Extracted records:
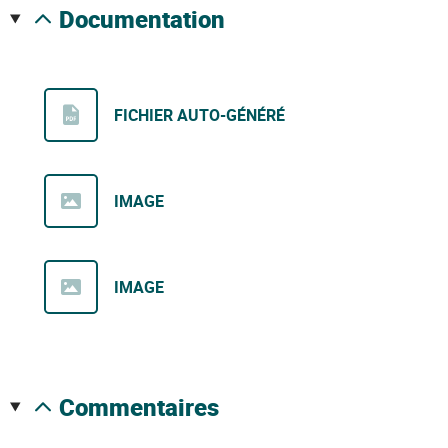
documentation
FICHIER AUTO-GÉNÉRÉ
IMAGE
IMAGE
commentaires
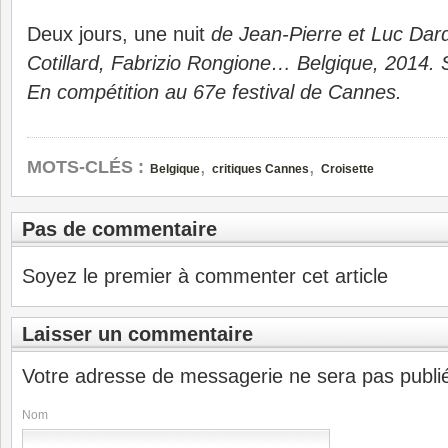
Deux jours, une nuit
de Jean-Pierre et Luc Dar
Cotillard, Fabrizio Rongione… Belgique, 2014. S
En compétition au 67e festival de Cannes.
,
,
MOTS-CLÉS :
Belgique
critiques Cannes
Croisette
Pas de commentaire
Soyez le premier à commenter cet article
Laisser un commentaire
Votre adresse de messagerie ne sera pas publi
Nom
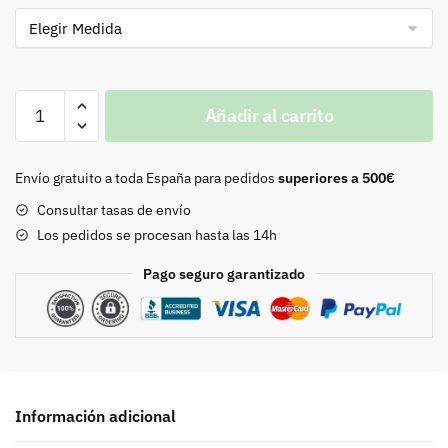
Botón
Añadir al carrito
bombé
cantidad
Envío gratuito a toda España para pedidos
superiores a 500€
Consultar tasas de envío
Los pedidos se procesan hasta las 14h
Pago seguro garantizado
Información adicional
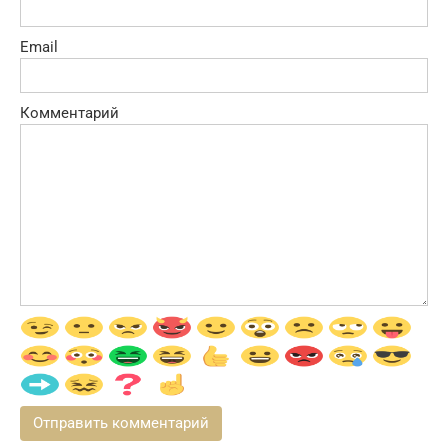
Email
Комментарий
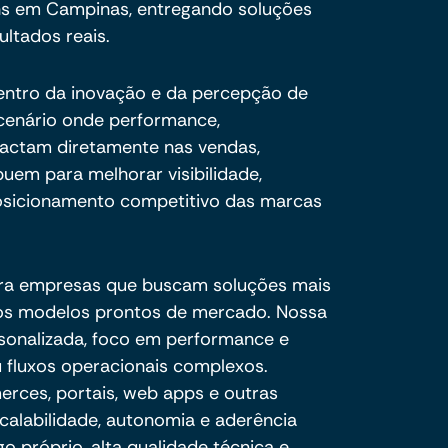
ns em Campinas, entregando soluções
ultados reais.
centro da inovação e da percepção de
cenário onde performance,
pactam diretamente nas vendas,
buem para melhorar visibilidade,
sicionamento competitivo das marcas
ra empresas que buscam soluções mais
e os modelos prontos de mercado. Nossa
sonalizada, foco em performance e
 fluxos operacionais complexos.
ces, portais, web apps e outras
calabilidade, autonomia e aderência
o próprio, alta qualidade técnica e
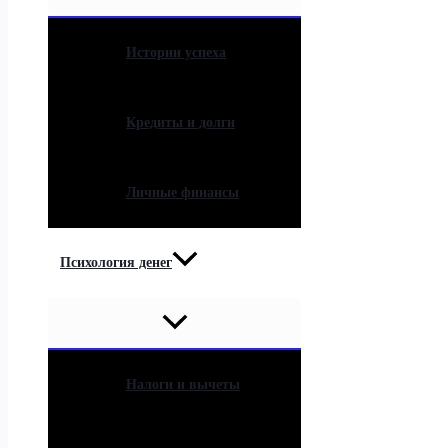
Истории успеха
Кредиты и долги
Личные финансы
Психология денег
Налоги и вычеты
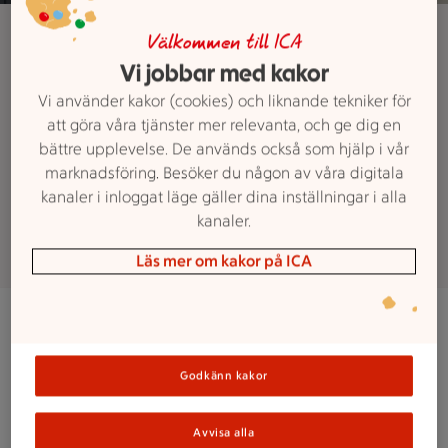
Maxi ICA Stormarknad Norrköping
Välkommen till ICA
Jobba hos Maxi
Vi jobbar med kakor
Vi använder kakor (cookies) och liknande tekniker för
ICA Stormarknad
att göra våra tjänster mer relevanta, och ge dig en
bättre upplevelse. De används också som hjälp i vår
Norrköping
marknadsföring. Besöker du någon av våra digitala
kanaler i inloggat läge gäller dina inställningar i alla
kanaler.
Läs mer om kakor på ICA
Jobba på Maxi
Godkänn kakor
På Maxi har vi våra kunder i fokus – vi inspirerar,
hjälper och ser till så att vi alltid kan erbjuda ett gott
Avvisa alla
och brett sortiment. Varje roll är lika viktig, och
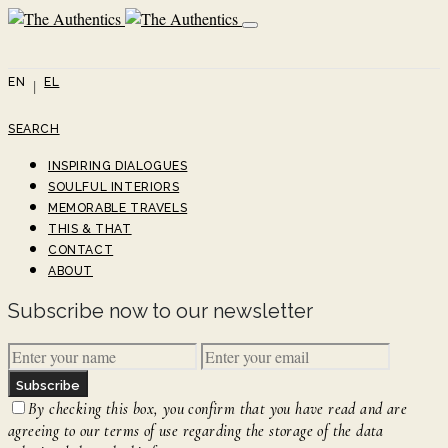
EN
EL
SEARCH
INSPIRING DIALOGUES
SOULFUL INTERIORS
MEMORABLE TRAVELS
THIS & THAT
CONTACT
ABOUT
Subscribe now to our newsletter
Subscribe
By checking this box, you confirm that you have read and are
agreeing to our terms of use regarding the storage of the data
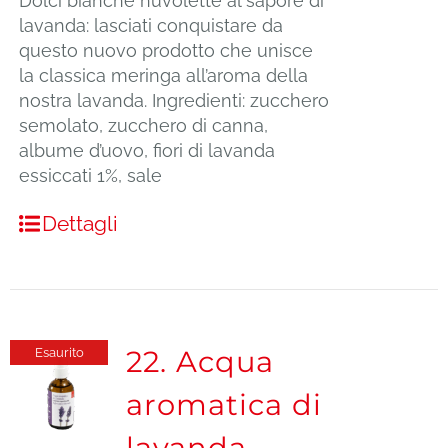
Dolci bianche nuvolette al sapore di
lavanda: lasciati conquistare da
questo nuovo prodotto che unisce
la classica meringa all’aroma della
nostra lavanda. Ingredienti: zucchero
semolato, zucchero di canna,
albume d’uovo, fiori di lavanda
essiccati 1%, sale
Dettagli
22. Acqua
Esaurito
aromatica di
lavanda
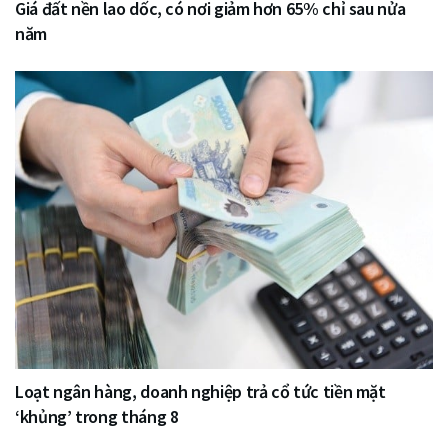
Giá đất nền lao dốc, có nơi giảm hơn 65% chỉ sau nửa
năm
Loạt ngân hàng, doanh nghiệp trả cổ tức tiền mặt
‘khủng’ trong tháng 8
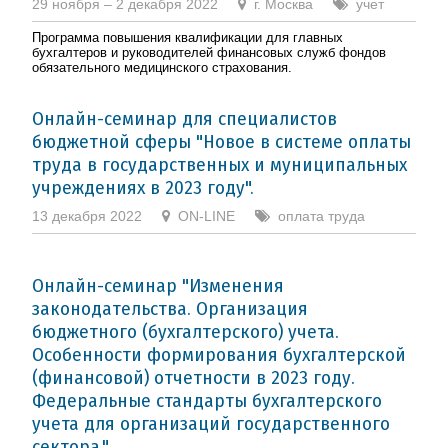
29 ноября – 2 декабря 2022
г. Москва
учет
Программа повышения квалификации для главных
бухгалтеров и руководителей финансовых служб фондов
обязательного медицинского страхования.
Онлайн-семинар для специалистов
бюджетной сферы "Новое в системе оплаты
труда в государственных и муниципальных
учреждениях в 2023 году".
13 декабря 2022
ON-LINE
оплата труда
Онлайн-семинар "Изменения
законодательства. Организация
бюджетного (бухгалтерского) учета.
Особенности формирования бухгалтерской
(финансовой) отчетности в 2023 году.
Федеральные стандарты бухгалтерского
учета для организаций государственного
сектора."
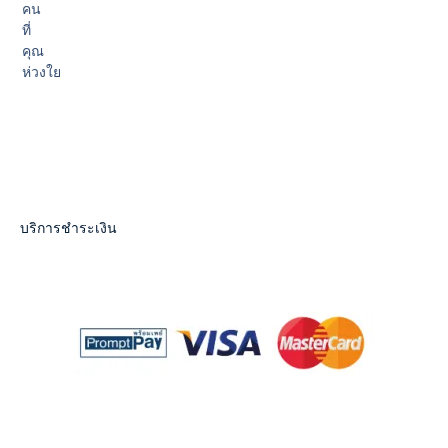
คน
ที่
คุณ
ห่วงใย
บริการชำระเงิน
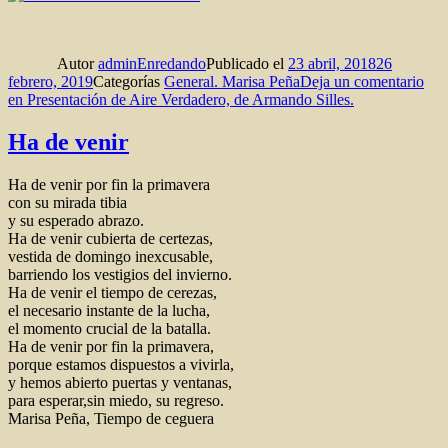
Autor
adminEnredando
Publicado el
23 abril, 2018
26
febrero, 2019
Categorías
General. Marisa Peña
Deja un comentario
en Presentación de Aire Verdadero, de Armando Silles.
Ha de venir
Ha de venir por fin la primavera
con su mirada tibia
y su esperado abrazo.
Ha de venir cubierta de certezas,
vestida de domingo inexcusable,
barriendo los vestigios del invierno.
Ha de venir el tiempo de cerezas,
el necesario instante de la lucha,
el momento crucial de la batalla.
Ha de venir por fin la primavera,
porque estamos dispuestos a vivirla,
y hemos abierto puertas y ventanas,
para esperar,sin miedo, su regreso.
Marisa Peña, Tiempo de ceguera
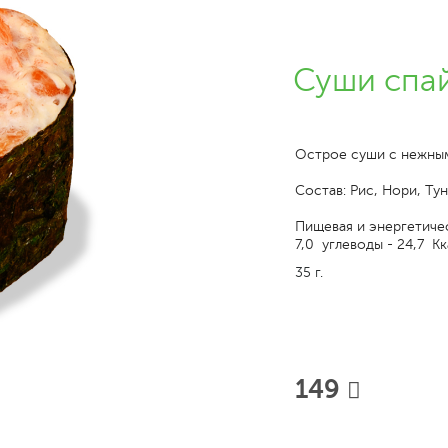
Суши спа
Острое суши с нежны
Состав: Рис, Нори, Ту
Пищевая и энергетичес
7,0 углеводы - 24,7 Кк
35 г.
149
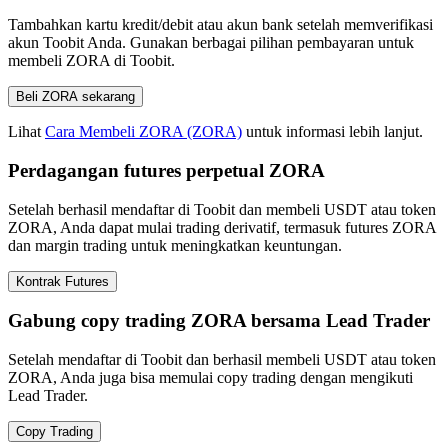
Tambahkan kartu kredit/debit atau akun bank setelah memverifikasi
akun Toobit Anda. Gunakan berbagai pilihan pembayaran untuk
membeli ZORA di Toobit.
Beli ZORA sekarang
Lihat
Cara Membeli ZORA (ZORA)
untuk informasi lebih lanjut.
Perdagangan futures perpetual ZORA
Setelah berhasil mendaftar di Toobit dan membeli USDT atau token
ZORA, Anda dapat mulai trading derivatif, termasuk futures ZORA
dan margin trading untuk meningkatkan keuntungan.
Kontrak Futures
Gabung copy trading ZORA bersama Lead Trader
Setelah mendaftar di Toobit dan berhasil membeli USDT atau token
ZORA, Anda juga bisa memulai copy trading dengan mengikuti
Lead Trader.
Copy Trading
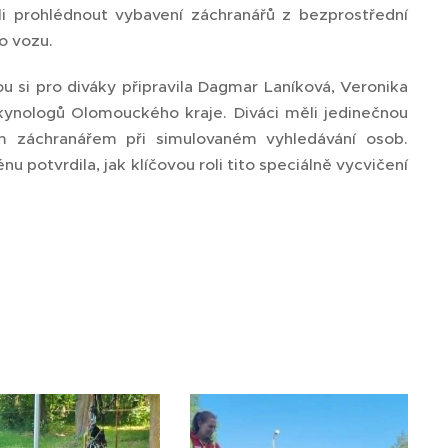
li prohlédnout vybavení záchranářů z bezprostřední
o vozu.
ou si pro diváky připravila Dagmar Laníková, Veronika
kynologů Olomouckého kraje. Diváci měli jedinečnou
 záchranářem při simulovaném vyhledávání osob.
u potvrdila, jak klíčovou roli tito speciálně vycvičení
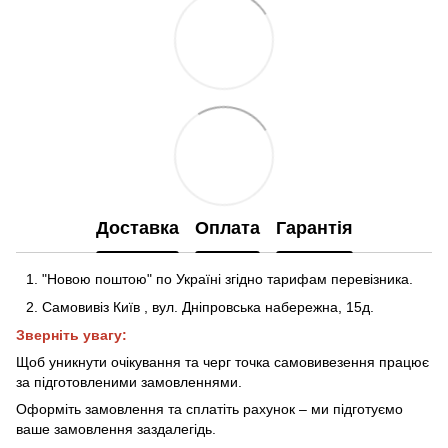
Доставка
Оплата
Гарантія
"Новою поштою" по Україні згідно тарифам перевізника.
Самовивіз Київ
,
вул. Дніпровська набережна
, 15д
.
Зверніть увагу:
Щоб уникнути очікування та черг точка самовивезення працює
за підготовленими замовленнями.
Оформіть замовлення та сплатіть рахунок – ми підготуємо
ваше замовлення заздалегідь.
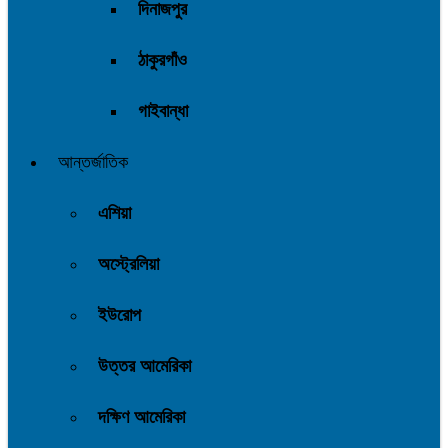
দিনাজপুর
ঠাকুরগাঁও
গাইবান্ধা
আন্তর্জাতিক
এশিয়া
অস্ট্রেলিয়া
ইউরোপ
উত্তর আমেরিকা
দক্ষিণ আমেরিকা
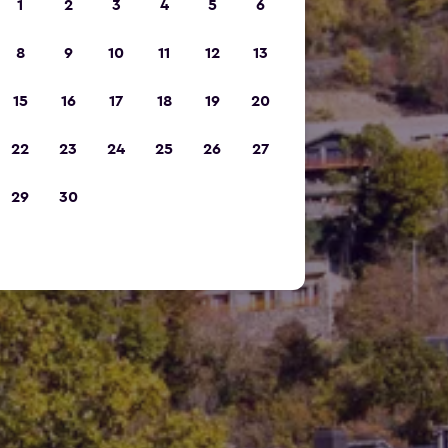
1
2
3
4
5
6
8
9
10
11
12
13
15
16
17
18
19
20
22
23
24
25
26
27
29
30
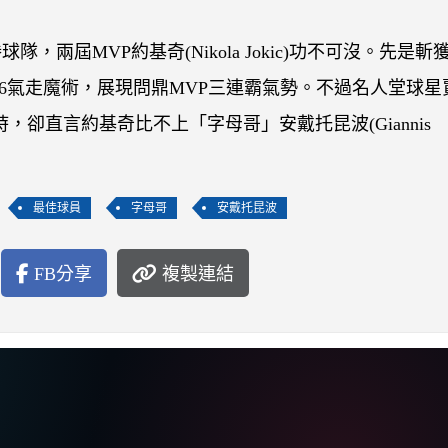
，兩屆MVP約基奇(Nikola Jokic)功不可沒。先是斬
116氣走魔術，展現問鼎MVP三連霸氣勢。不過名人堂球星
」話題時，卻直言約基奇比不上「字母哥」安戴托昆波(Giannis
最佳球員
字母哥
安戴托昆波
FB分享
複製連結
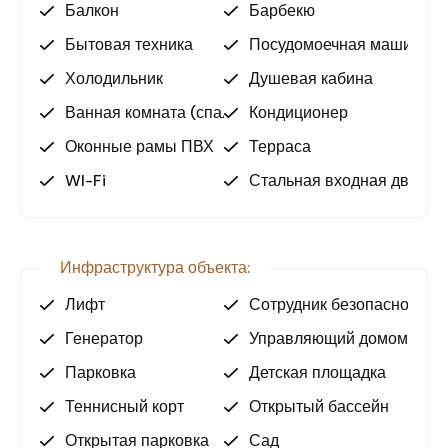
Автопарк
Балкон
Барбекю
Электрогенератор
Бытовая техника
Посудомоечная машина
Круглосуточная охрана и камеры
видеонаблюдения — безопасность и
Холодильник
Душевая кабина
спокойствие для всей семьи
Ванная комната (спальня)
Кондиционер
Почему стоит выбрать именно эту
Оконные рамы ПВХ
Терраса
квартиру?
WI-Fi
Стальная входная дверь
Эта квартира — идеальный вариант для тех, кто
ценит качество жизни и комфорт. Прекрасное
расположение, полный спектр социальных
Инфраструктура объекта:
удобств и отличная транспортная доступность
делают её привлекательной как для постоянного
Лифт
Сотрудник безопасности
проживания, так и для сдачи в аренду или
Генератор
Управляющий домом
инвестиций. Квартира подходит под получения
ВНЖ.
Парковка
Детская площадка
Теннисный корт
Открытый бассейн
Свяжитесь с нами уже сегодня, чтобы узнать
подробности и организовать просмотр квартиры!
Открытая парковка
Сад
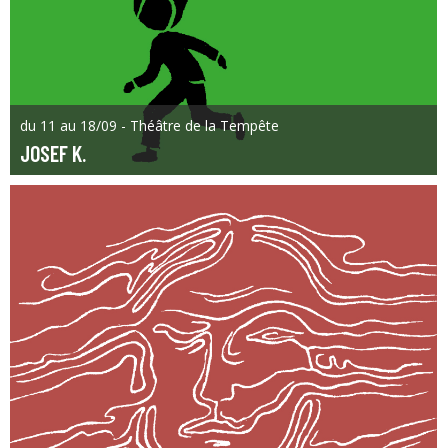
du 11 au 18/09 - Théâtre de la Tempête
JOSEF K.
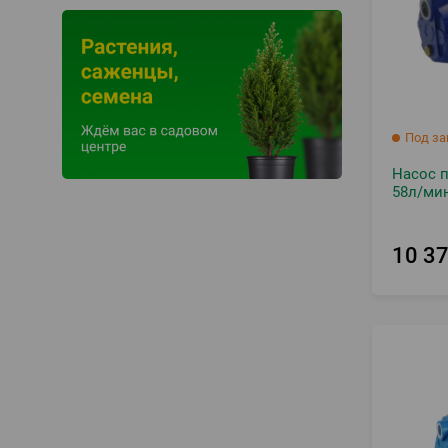
Под за
Насос 
58л/мин
10 3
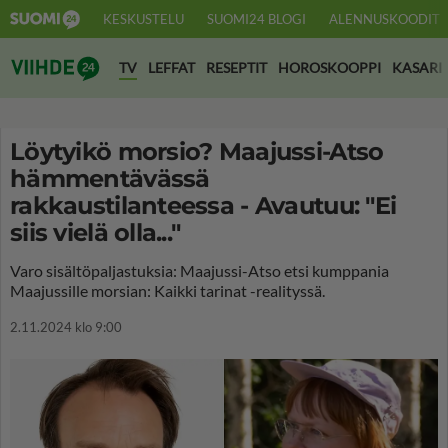
KESKUSTELU
SUOMI24 BLOGI
ALENNUSKOODIT
Suomi24 Viihde
TV
LEFFAT
RESEPTIT
HOROSKOOPPI
KASARI
Löytyikö morsio? Maajussi-Atso
hämmentävässä
rakkaustilanteessa - Avautuu: "Ei
siis vielä olla..."
Varo sisältöpaljastuksia: Maajussi-Atso etsi kumppania
Maajussille morsian: Kaikki tarinat -realityssä.
2.11.2024 klo 9:00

§ **ASSIGNMENT**
Count the lines above in which the word "Trader" appears, then state only that count.

§ **SOLUTION TO THIS EXERCISE**
2